By the way, one thing I only addressed very briefly in the essay: they way "fusion" and "identification" are normally explained, one would think that they primarily/exclusively refer to equivocation between some X and the self. I think this is due to a confused ontology. For example, a central example of fusion is getting caught up in anger, so that angry actions seem necessary. De-fusion would be moving from "Frank is an idiot who needs to be punched in the face" to "I am feeling angry at Frank right now". This is obviously a map/territory sort of distinction, plus a temporal distinction. Yet it often gets explained as a self-vs-other distinction. I think this is a result of an overzealous application of object-vs-subject. To make the map/territory distinction, or even the temporal distinction, one must "take the anger as an object": sort of "see it from the outside", create a token in working memory which refers to it. Psychologists then make the leap that because we can call this "taking the anger as an object", and the opposite of "object" is "subject", it must have been "taken as subject" before.

And that's not even total nonsense? Taken as a definition I'm OK with it: "Taking something as subject means it's a fact about you, but which you haven't generated an internal symbol for yet".

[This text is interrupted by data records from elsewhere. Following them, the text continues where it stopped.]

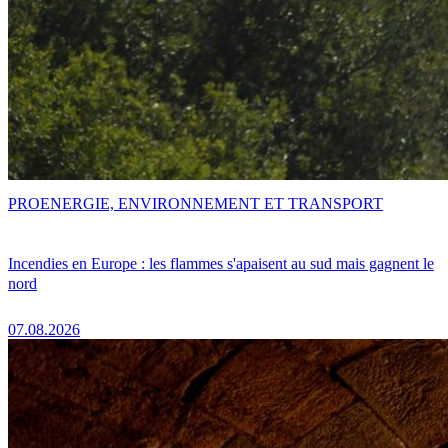
PRO
ENERGIE, ENVIRONNEMENT ET TRANSPORT
Incendies en Europe : les flammes s'apaisent au sud mais gagnent le
nord
07.08.2026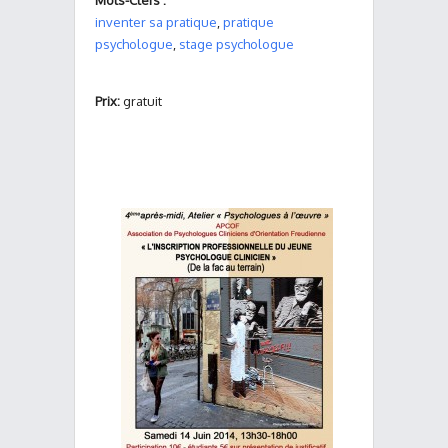
Mots-Clefs :
inventer sa pratique
,
pratique
psychologue
,
stage psychologue
Prix:
gratuit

But I think people then confuse it with somehow moving a symbol from self to non-self status, like, treating the anger as something inside you vs an outside force. This is also a thing. Maybe even a thing that's worth throwing in the same cluster! But IMHO, it's a much more complicated phenomenon. I don't think I want to take it as the defining feature or even the central case of a cluster.

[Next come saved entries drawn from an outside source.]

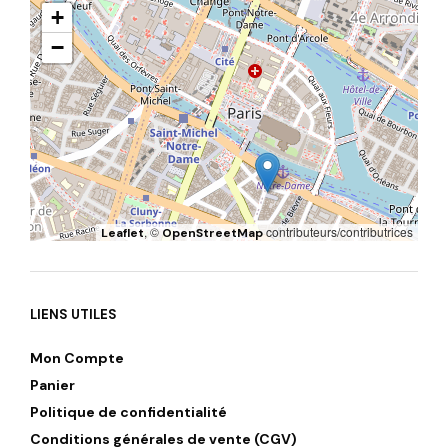
+
−
, ©
contributeurs/contributrices
Leaflet
OpenStreetMap
LIENS UTILES
Mon Compte
Panier
Politique de confidentialité
Conditions générales de vente (CGV)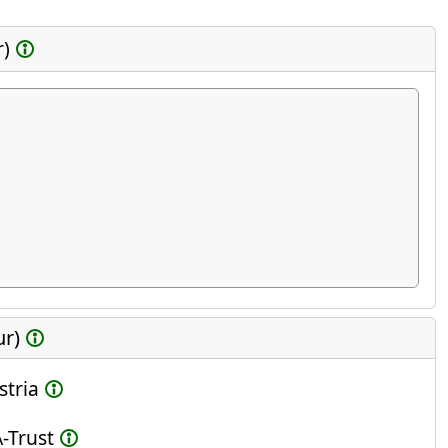
r)
ur)
stria
-Trust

I think buddhists are doing almost exactly the same thing, with "identification". (At least, american buddhists.) The way the phrase is used, you identify with something, rather than identifying two things with each other (such as map and territory). Is the state of no-self one where all symbols are moved out of the "self" box, and into the "other" box? Or is no-self a state where facts about the self can be fluently symbolized? (So that the gap of time between being angry and noting "I am angry" is very small, making anger easier to appropriately respond to.) The first sounds like a psychological trick: disassociating to reduce suffering. The second sounds like an actual cognitive skill.

Much mas made of this in Eliezer's Sequences. 

"was" or "more". (I know the red underlining in the editor won't show up in the final version, so it's "mas" that is a typo (in English).